What this task involves: Only the lines from the beginning of the data through the one with "und sozialen Netzwerken" belong in the answer, each retyped exactly, with pictures left out.

[Saved data entries]
^^^^^^^^

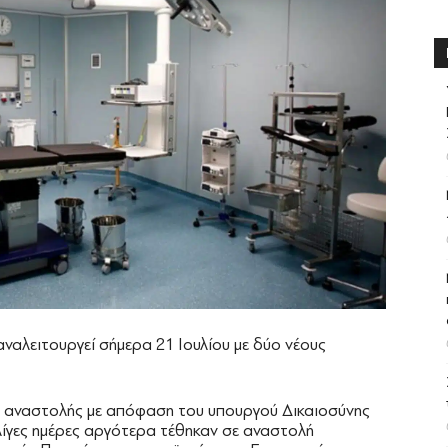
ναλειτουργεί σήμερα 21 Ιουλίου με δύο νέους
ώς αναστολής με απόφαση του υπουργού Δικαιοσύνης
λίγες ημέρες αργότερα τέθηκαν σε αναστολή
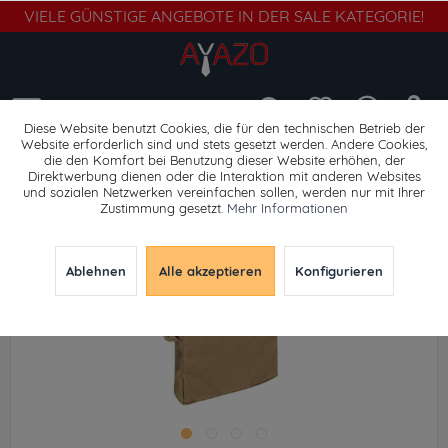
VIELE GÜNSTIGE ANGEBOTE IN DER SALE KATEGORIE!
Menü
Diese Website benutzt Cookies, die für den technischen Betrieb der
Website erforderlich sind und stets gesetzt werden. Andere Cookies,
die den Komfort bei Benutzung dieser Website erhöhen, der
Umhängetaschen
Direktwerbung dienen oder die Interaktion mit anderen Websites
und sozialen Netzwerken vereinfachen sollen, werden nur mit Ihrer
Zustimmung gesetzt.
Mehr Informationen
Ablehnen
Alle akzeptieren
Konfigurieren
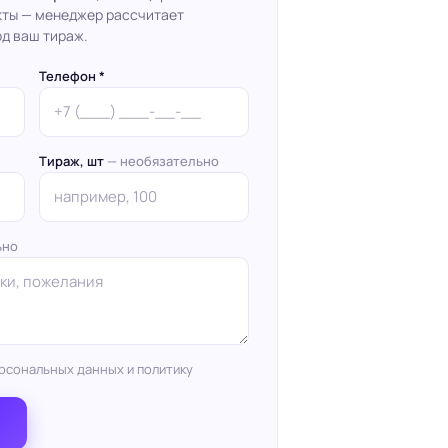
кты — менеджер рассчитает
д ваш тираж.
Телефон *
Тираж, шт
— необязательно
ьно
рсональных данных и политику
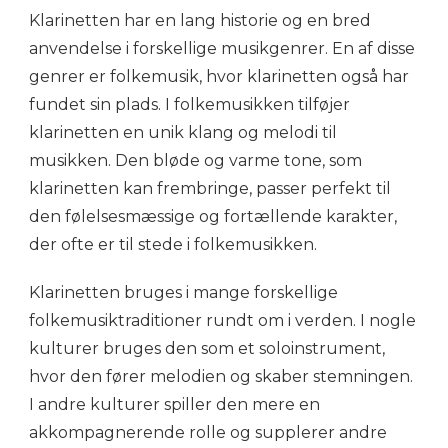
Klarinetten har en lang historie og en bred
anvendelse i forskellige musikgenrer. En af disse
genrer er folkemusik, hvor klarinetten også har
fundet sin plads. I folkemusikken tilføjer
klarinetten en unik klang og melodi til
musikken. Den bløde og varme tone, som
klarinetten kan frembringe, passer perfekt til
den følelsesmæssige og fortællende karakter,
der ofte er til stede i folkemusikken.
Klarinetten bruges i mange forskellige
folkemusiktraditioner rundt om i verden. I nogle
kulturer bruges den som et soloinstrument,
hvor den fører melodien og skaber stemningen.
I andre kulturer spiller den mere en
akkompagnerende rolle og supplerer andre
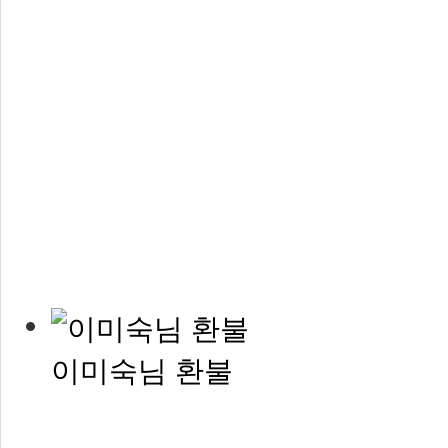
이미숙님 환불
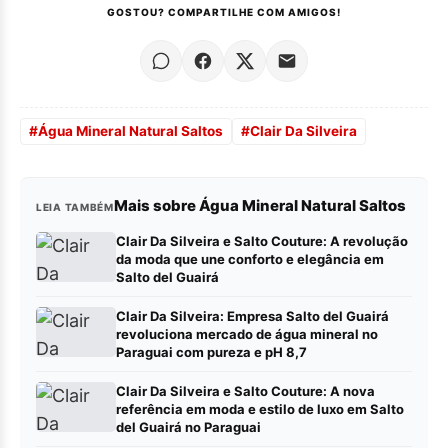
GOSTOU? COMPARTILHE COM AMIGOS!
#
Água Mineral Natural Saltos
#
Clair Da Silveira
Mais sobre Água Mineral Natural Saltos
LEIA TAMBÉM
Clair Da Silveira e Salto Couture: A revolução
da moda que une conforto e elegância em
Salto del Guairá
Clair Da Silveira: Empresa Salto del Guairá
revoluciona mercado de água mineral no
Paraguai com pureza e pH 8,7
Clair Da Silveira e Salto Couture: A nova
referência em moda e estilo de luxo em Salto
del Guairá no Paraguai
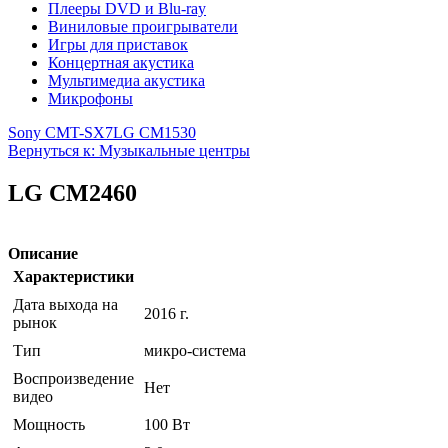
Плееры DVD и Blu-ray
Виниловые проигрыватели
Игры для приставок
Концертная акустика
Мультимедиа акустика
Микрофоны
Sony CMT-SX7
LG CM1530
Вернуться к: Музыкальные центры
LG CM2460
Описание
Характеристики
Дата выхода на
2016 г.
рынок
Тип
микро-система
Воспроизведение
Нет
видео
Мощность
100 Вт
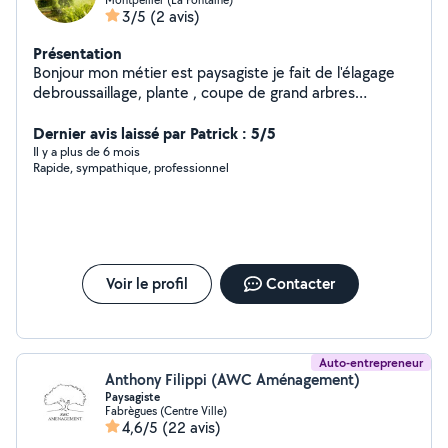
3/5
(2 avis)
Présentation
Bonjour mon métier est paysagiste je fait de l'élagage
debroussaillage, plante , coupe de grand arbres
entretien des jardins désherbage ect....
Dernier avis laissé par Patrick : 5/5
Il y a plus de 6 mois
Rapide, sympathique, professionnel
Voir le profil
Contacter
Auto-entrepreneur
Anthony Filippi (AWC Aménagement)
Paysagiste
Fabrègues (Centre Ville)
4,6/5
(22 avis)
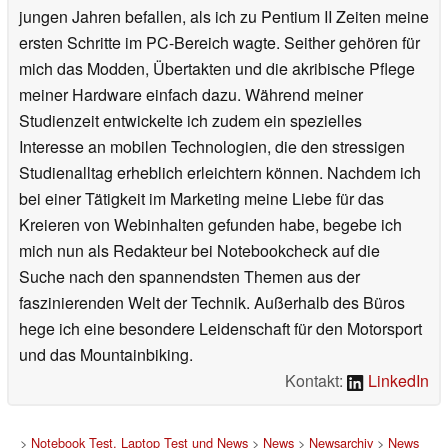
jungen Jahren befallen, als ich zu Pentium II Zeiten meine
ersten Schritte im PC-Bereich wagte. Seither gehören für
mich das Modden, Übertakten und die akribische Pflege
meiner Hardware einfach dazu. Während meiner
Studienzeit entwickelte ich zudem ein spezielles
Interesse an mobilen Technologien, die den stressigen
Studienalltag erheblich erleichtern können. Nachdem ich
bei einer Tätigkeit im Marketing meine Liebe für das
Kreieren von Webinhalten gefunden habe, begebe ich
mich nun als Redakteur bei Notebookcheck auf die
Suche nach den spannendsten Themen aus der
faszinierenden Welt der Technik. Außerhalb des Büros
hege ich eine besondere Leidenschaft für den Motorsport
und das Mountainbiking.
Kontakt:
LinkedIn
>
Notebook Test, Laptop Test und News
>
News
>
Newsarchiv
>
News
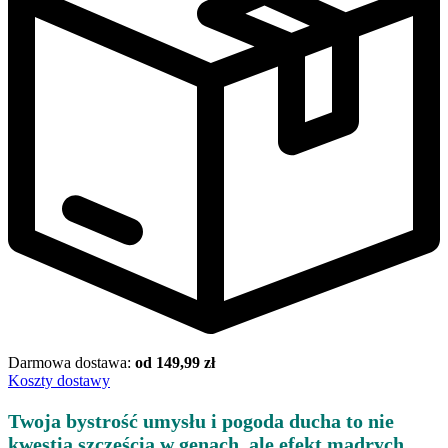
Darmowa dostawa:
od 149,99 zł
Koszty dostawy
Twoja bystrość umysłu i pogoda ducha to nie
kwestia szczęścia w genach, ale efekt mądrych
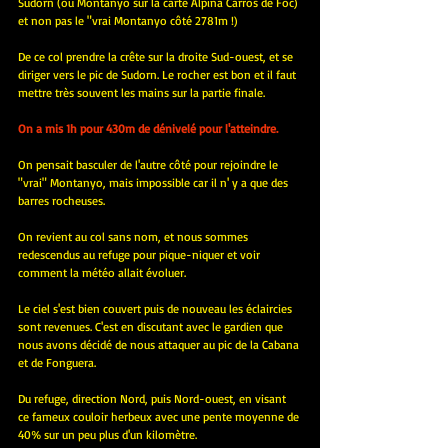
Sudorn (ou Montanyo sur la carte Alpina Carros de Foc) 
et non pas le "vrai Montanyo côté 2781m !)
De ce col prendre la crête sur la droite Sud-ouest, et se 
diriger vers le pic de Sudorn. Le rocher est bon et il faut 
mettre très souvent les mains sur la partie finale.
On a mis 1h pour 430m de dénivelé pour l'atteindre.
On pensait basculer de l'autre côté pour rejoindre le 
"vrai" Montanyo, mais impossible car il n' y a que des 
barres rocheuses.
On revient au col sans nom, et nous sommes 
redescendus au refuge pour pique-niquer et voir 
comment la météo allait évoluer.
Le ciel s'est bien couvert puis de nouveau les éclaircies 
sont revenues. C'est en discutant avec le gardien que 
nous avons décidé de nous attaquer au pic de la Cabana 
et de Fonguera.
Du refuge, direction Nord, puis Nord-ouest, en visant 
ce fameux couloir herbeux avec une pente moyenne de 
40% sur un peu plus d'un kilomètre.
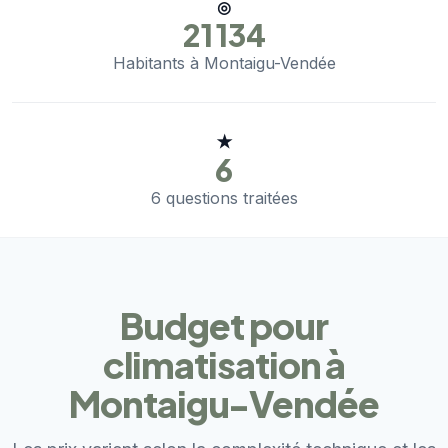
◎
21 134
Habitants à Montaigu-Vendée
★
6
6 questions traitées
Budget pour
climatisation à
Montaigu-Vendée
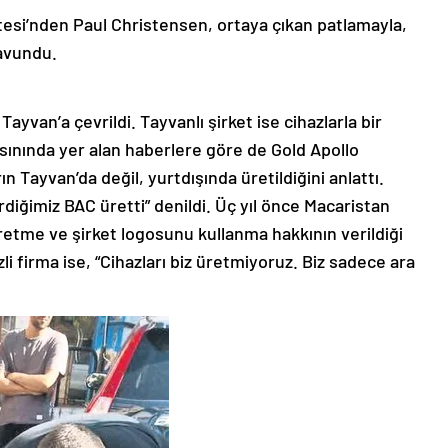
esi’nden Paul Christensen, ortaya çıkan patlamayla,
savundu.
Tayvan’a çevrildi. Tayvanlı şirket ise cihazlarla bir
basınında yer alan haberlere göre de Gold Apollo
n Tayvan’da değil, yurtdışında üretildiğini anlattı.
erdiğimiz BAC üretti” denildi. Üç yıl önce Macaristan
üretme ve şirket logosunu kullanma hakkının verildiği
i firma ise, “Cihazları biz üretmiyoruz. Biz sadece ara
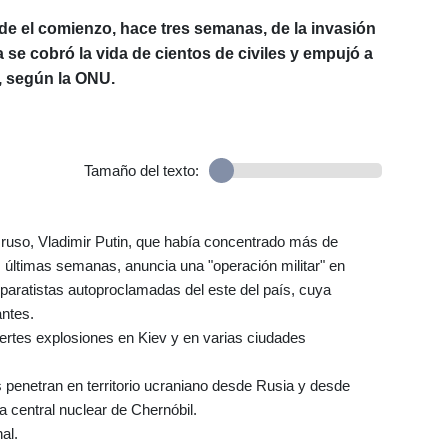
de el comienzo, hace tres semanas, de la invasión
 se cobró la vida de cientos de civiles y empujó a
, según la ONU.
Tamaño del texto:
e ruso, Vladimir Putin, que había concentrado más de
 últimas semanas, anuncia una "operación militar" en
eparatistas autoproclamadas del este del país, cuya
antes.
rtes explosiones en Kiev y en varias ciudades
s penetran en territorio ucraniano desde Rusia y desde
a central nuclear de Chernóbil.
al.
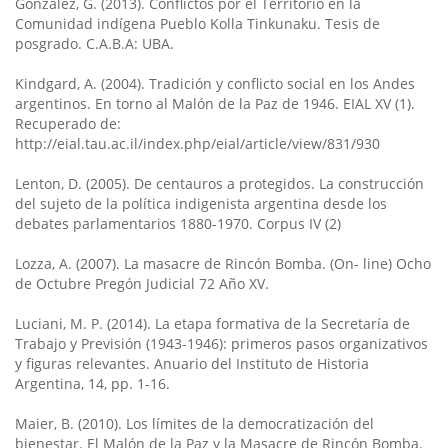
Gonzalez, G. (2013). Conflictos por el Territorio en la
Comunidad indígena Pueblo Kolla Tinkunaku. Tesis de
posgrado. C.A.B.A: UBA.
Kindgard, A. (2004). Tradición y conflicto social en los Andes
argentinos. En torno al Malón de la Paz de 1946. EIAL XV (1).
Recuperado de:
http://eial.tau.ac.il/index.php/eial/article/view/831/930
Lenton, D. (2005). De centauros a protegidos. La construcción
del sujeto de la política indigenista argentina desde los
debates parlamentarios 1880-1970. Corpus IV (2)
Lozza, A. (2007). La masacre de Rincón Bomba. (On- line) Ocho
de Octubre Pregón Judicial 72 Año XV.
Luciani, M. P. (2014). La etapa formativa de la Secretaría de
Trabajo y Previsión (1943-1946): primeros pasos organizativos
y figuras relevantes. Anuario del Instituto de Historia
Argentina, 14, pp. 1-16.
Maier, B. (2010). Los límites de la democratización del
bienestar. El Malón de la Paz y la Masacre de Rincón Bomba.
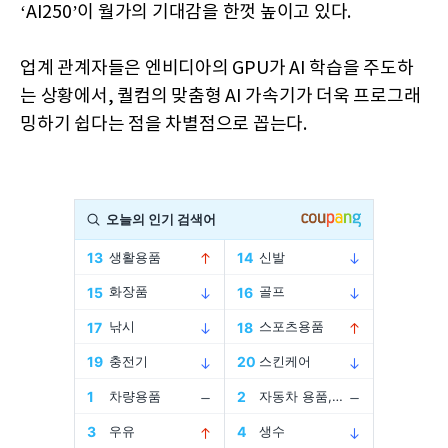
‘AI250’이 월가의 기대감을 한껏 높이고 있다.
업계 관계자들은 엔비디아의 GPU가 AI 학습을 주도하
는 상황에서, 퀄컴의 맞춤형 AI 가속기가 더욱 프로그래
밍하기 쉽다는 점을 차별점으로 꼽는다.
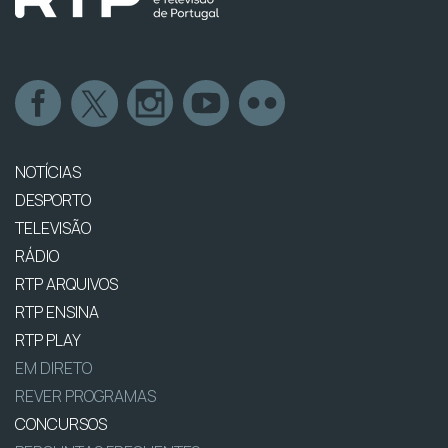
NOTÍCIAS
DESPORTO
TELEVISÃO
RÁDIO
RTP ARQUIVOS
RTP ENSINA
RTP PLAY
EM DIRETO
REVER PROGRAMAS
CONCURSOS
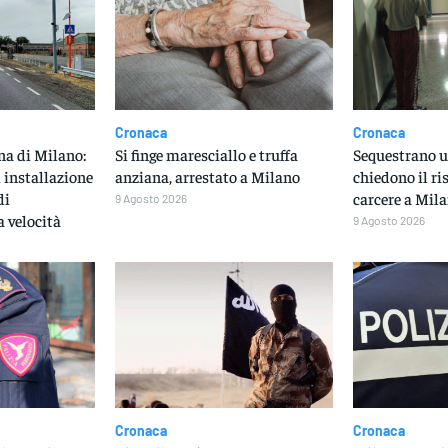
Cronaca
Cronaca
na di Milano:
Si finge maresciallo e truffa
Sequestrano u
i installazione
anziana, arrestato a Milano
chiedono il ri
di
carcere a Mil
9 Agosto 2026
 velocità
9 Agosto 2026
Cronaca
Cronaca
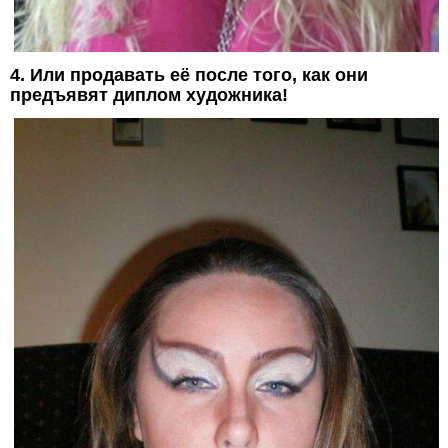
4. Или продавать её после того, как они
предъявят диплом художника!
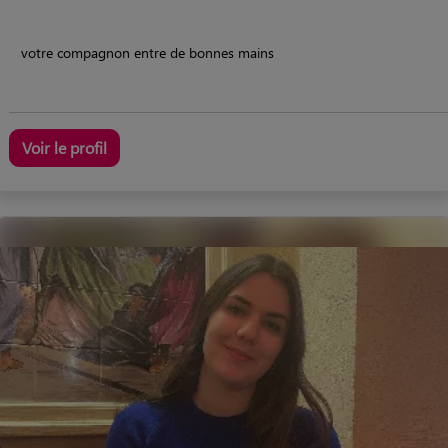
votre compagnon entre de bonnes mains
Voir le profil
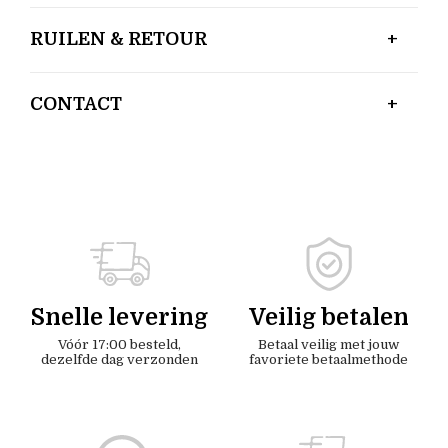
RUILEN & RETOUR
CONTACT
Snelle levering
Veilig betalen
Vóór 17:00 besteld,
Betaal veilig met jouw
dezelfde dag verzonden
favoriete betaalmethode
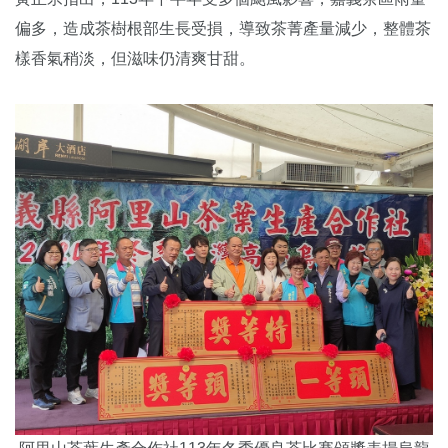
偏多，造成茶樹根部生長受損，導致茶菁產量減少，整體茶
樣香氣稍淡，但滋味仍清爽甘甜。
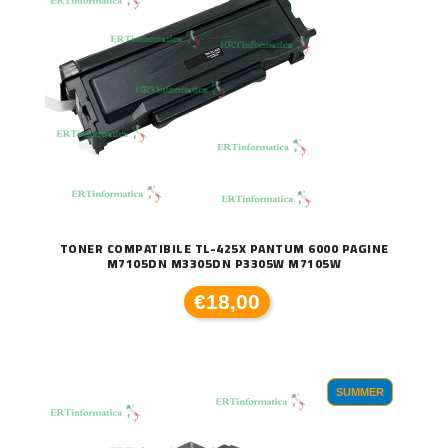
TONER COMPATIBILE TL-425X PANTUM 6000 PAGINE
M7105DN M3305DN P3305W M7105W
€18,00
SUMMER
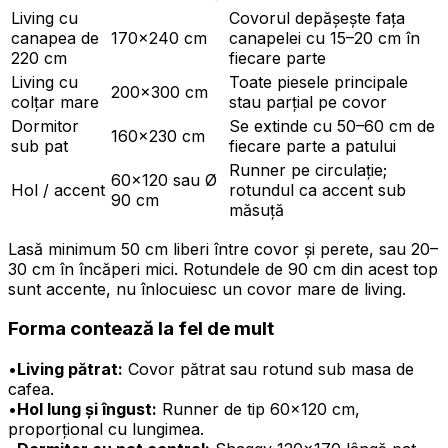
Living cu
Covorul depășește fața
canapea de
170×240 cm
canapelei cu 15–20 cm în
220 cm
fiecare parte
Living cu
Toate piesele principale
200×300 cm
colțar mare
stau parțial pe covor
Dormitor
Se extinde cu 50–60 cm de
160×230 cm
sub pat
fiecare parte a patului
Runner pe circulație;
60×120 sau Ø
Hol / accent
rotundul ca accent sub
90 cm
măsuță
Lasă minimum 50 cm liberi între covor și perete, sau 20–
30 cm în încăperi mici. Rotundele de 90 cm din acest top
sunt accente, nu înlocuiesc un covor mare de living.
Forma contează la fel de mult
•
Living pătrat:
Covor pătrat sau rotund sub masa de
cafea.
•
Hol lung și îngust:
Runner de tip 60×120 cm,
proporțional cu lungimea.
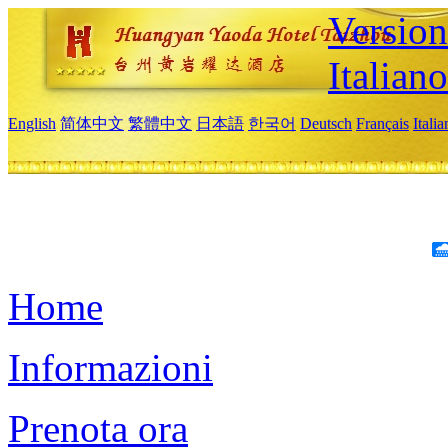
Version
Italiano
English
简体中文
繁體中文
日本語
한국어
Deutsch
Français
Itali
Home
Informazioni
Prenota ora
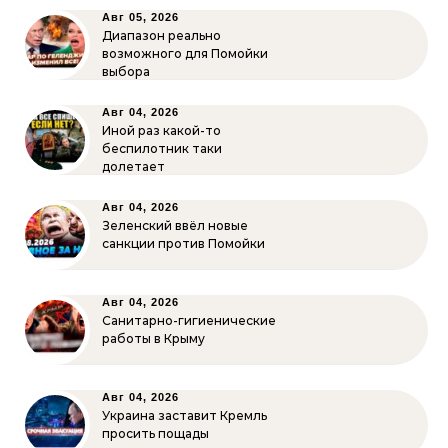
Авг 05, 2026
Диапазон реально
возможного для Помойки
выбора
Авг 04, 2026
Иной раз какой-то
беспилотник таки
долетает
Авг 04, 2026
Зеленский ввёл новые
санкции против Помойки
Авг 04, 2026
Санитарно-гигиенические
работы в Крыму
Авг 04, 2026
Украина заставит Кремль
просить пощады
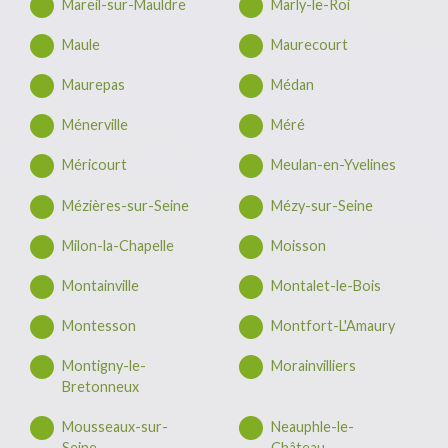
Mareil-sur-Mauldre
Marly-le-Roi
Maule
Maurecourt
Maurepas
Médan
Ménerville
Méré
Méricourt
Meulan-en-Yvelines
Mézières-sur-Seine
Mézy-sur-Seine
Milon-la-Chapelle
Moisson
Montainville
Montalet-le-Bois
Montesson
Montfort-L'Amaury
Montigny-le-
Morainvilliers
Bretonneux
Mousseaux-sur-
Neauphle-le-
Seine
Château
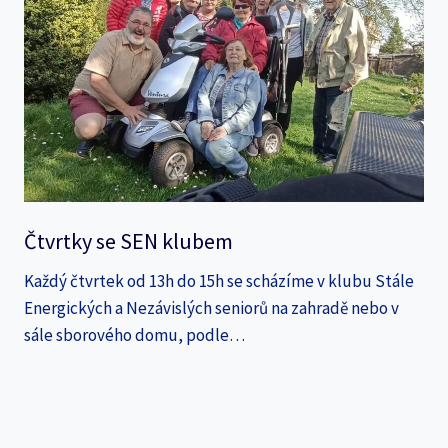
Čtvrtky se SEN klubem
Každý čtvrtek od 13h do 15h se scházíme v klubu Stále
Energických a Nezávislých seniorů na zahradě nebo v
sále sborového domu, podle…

^^^^^^^^

Final answer:
ναλειτουργεί σήμερα 21 Ιουλίου με δύο νέους
ώς αναστολής με απόφαση του υπουργού Δικαιοσύνης
λίγες ημέρες αργότερα τέθηκαν σε αναστολή
VIELE GÜNSTIGE ANGEBOTE IN DER SALE KATEGORIE!
Menü
Diese Website benutzt Cookies, die für den technischen Betrieb der
Website erforderlich sind und stets gesetzt werden. Andere Cookies,
die den Komfort bei Benutzung dieser Website erhöhen, der
Umhängetaschen
Direktwerbung dienen oder die Interaktion mit anderen Websites
und sozialen Netzwerken vereinfachen sollen, werden nur mit Ihrer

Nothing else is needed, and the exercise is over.